Thanksgiving through Black Friday is a busy season for e-retailers. A lot of revenue is generated during this period of time, and if a site goes down, it’s not just one person who is going to have to do some explaining. The IT team, project managers and the CEO will have to answer to shareholders, and discuss why so much money was missed on one of the best days of the year for sales.

Even tech-savvy companies can experience website and application crashes, and the reason is application and web delivery is complex, especially when a site experiences a traffic increase of tens of thousands of users all trying to have one great shopping experience.

(Related: Security testing should be on every DevOps team’s Black Friday checklist)

CEO of software company NGINX, Gus Robertson, recommended you ask your software team questions like how many users can be handled at once, how do you plan to scale when traffic soars, who will monitor traffic, how can you recover, and who has your back. Discussing these questions with your team could save the company money and keep customers on sites and in applications by itself.

SD Times: What are the things you can do right to make sure you are set up and prepared for the holiday?
Robertson: Things we recommend, number one, is monitoring.

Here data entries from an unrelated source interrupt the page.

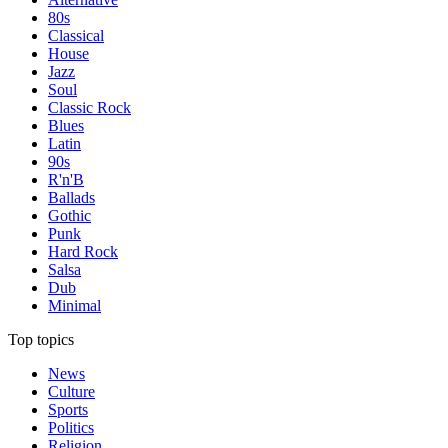
80s
Classical
House
Jazz
Soul
Classic Rock
Blues
Latin
90s
R'n'B
Ballads
Gothic
Punk
Hard Rock
Salsa
Dub
Minimal
Top topics
News
Culture
Sports
Politics
Religion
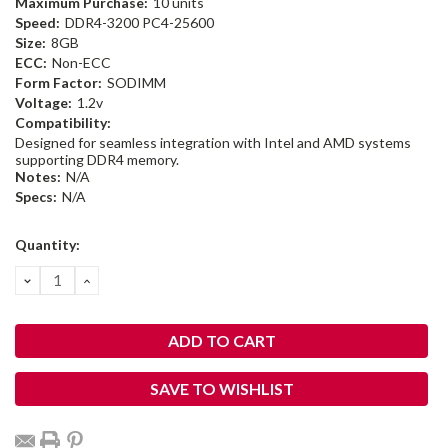
Maximum Purchase:
10 units
Speed:
DDR4-3200 PC4-25600
Size:
8GB
ECC:
Non-ECC
Form Factor:
SODIMM
Voltage:
1.2v
Compatibility:
Designed for seamless integration with Intel and AMD systems
supporting DDR4 memory.
Notes:
N/A
Specs:
N/A
Current
Quantity:
Stock:
DECREASE
INCREASE
QUANTITY:
QUANTITY:
SAVE TO WISHLIST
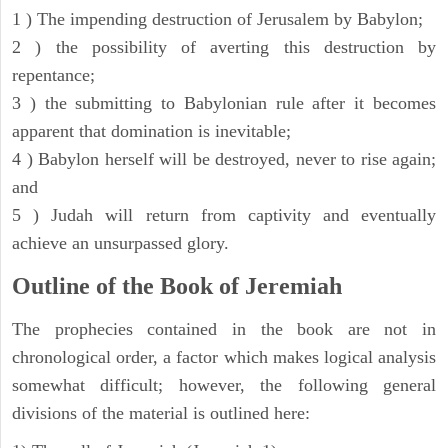
1 ) The impending destruction of Jerusalem by Babylon;
2 ) the possibility of averting this destruction by
repentance;
3 ) the submitting to Babylonian rule after it becomes
apparent that domination is inevitable;
4 ) Babylon herself will be destroyed, never to rise again;
and
5 ) Judah will return from captivity and eventually
achieve an unsurpassed glory.
Outline of the Book of Jeremiah
The prophecies contained in the book are not in
chronological order, a factor which makes logical analysis
somewhat difficult; however, the following general
divisions of the material is outlined here:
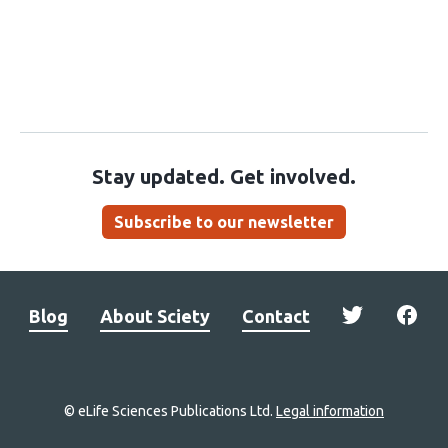
Stay updated. Get involved.
Subscribe to our newsletter
Blog
About Sciety
Contact
© eLife Sciences Publications Ltd.
Legal information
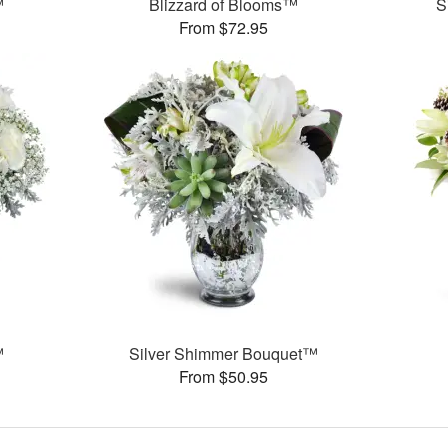
™
Blizzard of Blooms™
S
From $72.95
™
Silver Shimmer Bouquet™
From $50.95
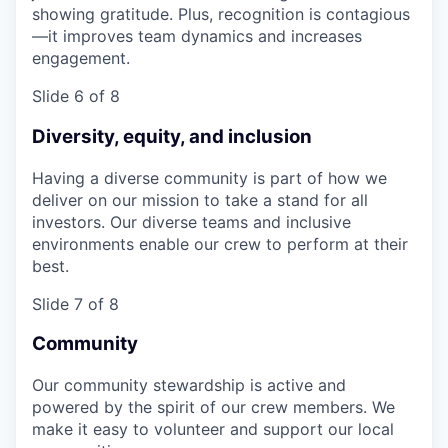
showing gratitude. Plus, recognition is contagious
—it improves team dynamics and increases
engagement.
Slide 6 of 8
Diversity, equity, and inclusion
Having a diverse community is part of how we
deliver on our mission to take a stand for all
investors. Our diverse teams and inclusive
environments enable our crew to perform at their
best.
Slide 7 of 8
Community
Our community stewardship is active and
powered by the spirit of our crew members. We
make it easy to volunteer and support our local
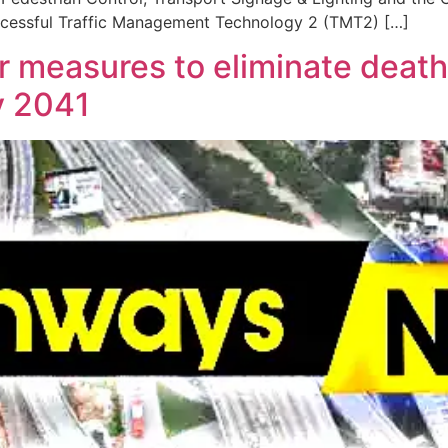
successful Traffic Management Technology 2 (TMT2) […]
 measures to eliminate death 
y 2041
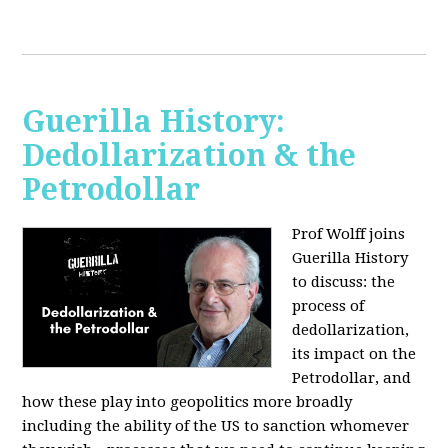
Guerilla History:
Dedollarization & the
Petrodollar
Prof Wolff joins
Guerilla History
to discuss: the
process of
dedollarization,
its impact on the
Petrodollar, and
how these play into geopolitics more broadly
including the ability of the US to sanction whomever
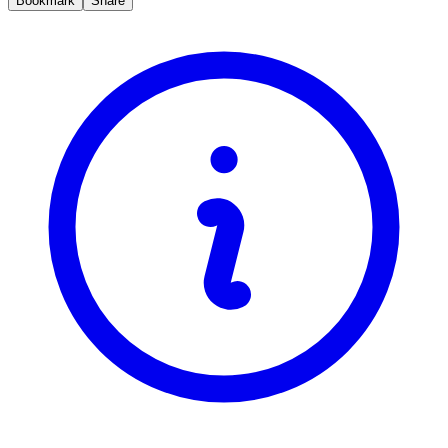
Bookmark
Share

If you are not monitoring the application and the website, then you’re not going to see where the errors are. I think a lot of companies are monitoring the infrastructure but not necessarily the actual application itself, or vice versa. And you want to not just see the traffic flowing at the front, but you also want to track that traffic that flows through the entire application to the weakest link. The weakest link may be an individual service or a product catalog. I think too many companies only monitor the infrastructure and not the app, or they’re not monitoring the app the whole way through to various components where they can identify the weak areas.

The second thing is that you want to also track response time, because at the end of the day, what you want to do is deliver the best user experience possible. If you have low performance of the front end to the client, you’ll lose that client and they’ll go somewhere else. You’re tracking the response time to that individual; it’s critical in making sure you are delivering that experience.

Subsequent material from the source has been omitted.